In one of Unihoc’s latest MyMove videos Mika Kohonen bends a shot around a goal and hits a water bottle. No matter if you think this video is true or fake, it illustrates pretty well what this article is about. The Magnus effect.

It appears every time you give your shot a twist so the ball doesn’t fly straight but follows a curve. You can witness this force in other disciplines, too – just watch a baseball pitch or a technical free kick in football. But how does this Magnus effect (named after the German physicist Gustav Magnus in 1852) actually work?


According to humankinetics.com the rotating ball spins a boundary layer of air that clings to its surface while flying. „On one side of the ball the boundary layer of air collides with air passing by. The collision causes the air to decelerate, creating a high-pressure area.

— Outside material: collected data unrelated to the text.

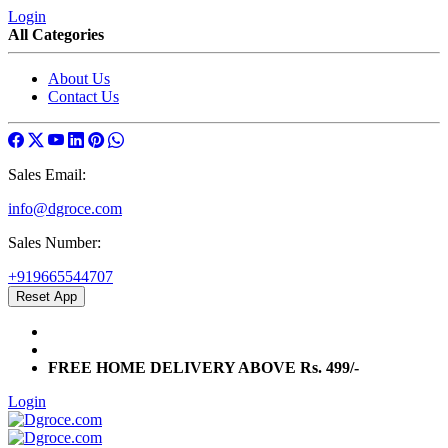
Login
All Categories
About Us
Contact Us
Sales Email:
info@dgroce.com
Sales Number:
+919665544707
Reset App
info@dgroce.com
+919665544707
FREE HOME DELIVERY ABOVE Rs. 499/-
Login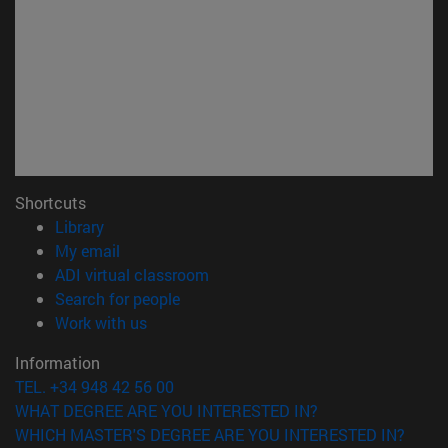
Shortcuts
(opens in new window)
Library
(opens in new window)
My email
(opens in new window)
ADI virtual classroom
(opens in new window)
Search for people
(opens in new window)
Work with us
Information
TEL. +34 948 42 56 00
WHAT DEGREE ARE YOU INTERESTED IN?
WHICH MASTER'S DEGREE ARE YOU INTERESTED IN?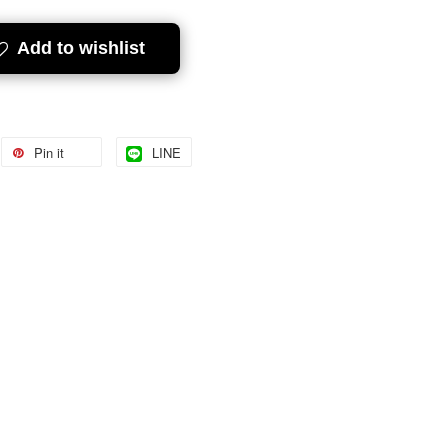
Add to wishlist
Pin it
LINE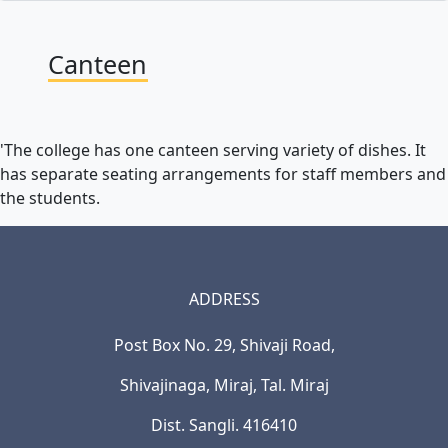
Canteen
'The college has one canteen serving variety of dishes. It
has separate seating arrangements for staff members and
the students.
ADDRESS
Post Box No. 29, Shivaji Road,
Shivajinaga, Miraj, Tal. Miraj
Dist. Sangli. 416410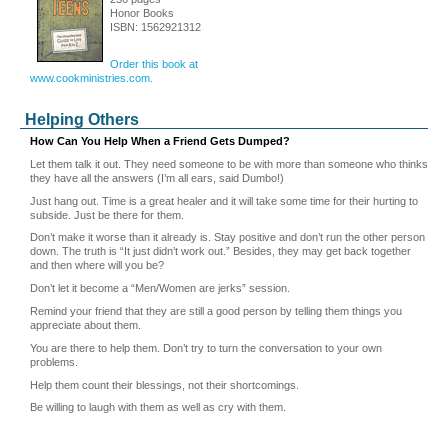
Honor Books
ISBN: 1562921312
Order this book at
www.cookministries.com.
Helping Others
How Can You Help When a Friend Gets Dumped?
Let them talk it out. They need someone to be with more than someone who thinks
they have all the answers (I’m all ears, said Dumbo!)
Just hang out. Time is a great healer and it will take some time for their hurting to
subside. Just be there for them.
Don’t make it worse than it already is. Stay positive and don’t run the other person
down. The truth is “It just didn’t work out.” Besides, they may get back together
and then where will you be?
Don’t let it become a “Men/Women are jerks” session.
Remind your friend that they are still a good person by telling them things you
appreciate about them.
You are there to help them. Don’t try to turn the conversation to your own
problems.
Help them count their blessings, not their shortcomings.
Be willing to laugh with them as well as cry with them.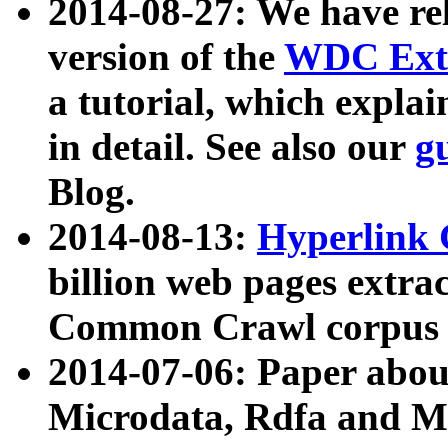
2014-08-27: We have rel
version of the
WDC Extr
a tutorial, which expla
in detail. See also our
g
Blog.
2014-08-13:
Hyperlink 
billion web pages extra
Common Crawl corpus a
2014-07-06: Paper ab
Microdata, Rdfa and Mi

On the opposing side, the boundary layer is moving in the same direction the air passes by. So there is no collision and the air collectively moves faster. This sets up a low-pressure area. The pressure differential, high on one side and low on the other, creates a lift force that causes the ball to move in the direction of the pressure differential.“ This force we call the Magnus effect.


To sum it up, where the spinning ball drags air around it, it forms areas of low and high pressure, causing it to swerve away. Actually there is an interesting video showing the Magnus effect by dropping a basketball from a dam. Try it out at your next training (not the ball dropping from a dam).